- Work item
In the listing beneath this line, copy exactly the lines starting with the one containing "(This content has" and going on through the one containing "middle, trebble) separate".
*****
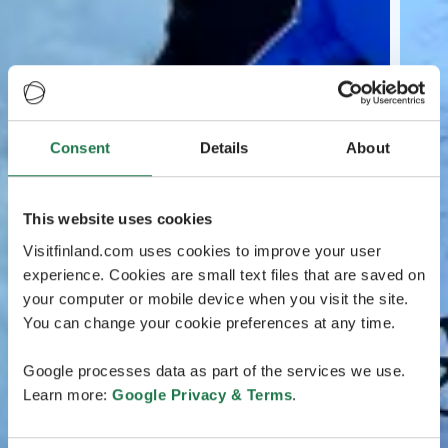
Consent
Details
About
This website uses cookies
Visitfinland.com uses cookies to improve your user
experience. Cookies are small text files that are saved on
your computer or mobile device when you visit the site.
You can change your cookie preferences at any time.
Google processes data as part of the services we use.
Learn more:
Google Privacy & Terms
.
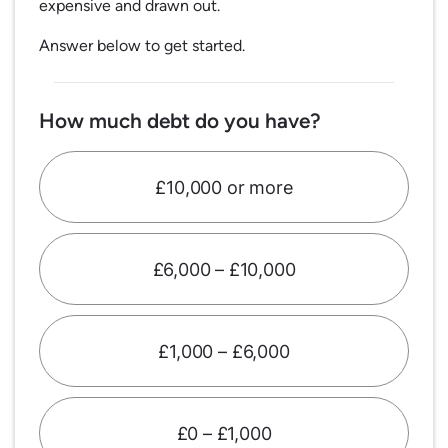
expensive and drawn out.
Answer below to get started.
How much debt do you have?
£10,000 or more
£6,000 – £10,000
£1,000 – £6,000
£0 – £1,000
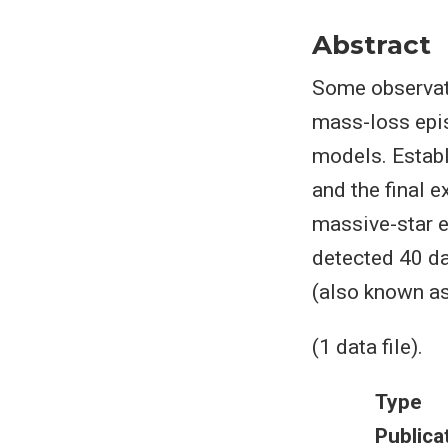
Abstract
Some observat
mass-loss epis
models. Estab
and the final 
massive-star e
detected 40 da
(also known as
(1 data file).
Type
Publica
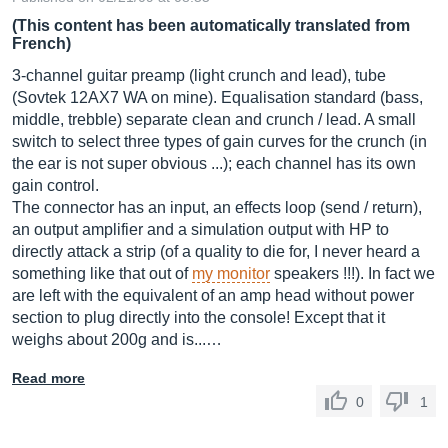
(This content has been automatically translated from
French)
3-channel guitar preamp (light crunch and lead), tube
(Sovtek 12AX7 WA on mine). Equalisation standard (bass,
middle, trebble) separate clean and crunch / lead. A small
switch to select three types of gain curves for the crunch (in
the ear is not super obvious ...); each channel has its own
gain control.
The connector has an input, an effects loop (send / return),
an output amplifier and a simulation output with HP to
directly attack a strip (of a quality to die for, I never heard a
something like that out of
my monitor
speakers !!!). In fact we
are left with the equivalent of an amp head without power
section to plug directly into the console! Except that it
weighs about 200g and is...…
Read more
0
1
*****
- Task result
(This content has been automatically translated from
French)
3-channel guitar preamp (light crunch and lead), tube
(Sovtek 12AX7 WA on mine). Equalisation standard (bass,
middle, trebble) separate clean and crunch / lead. A small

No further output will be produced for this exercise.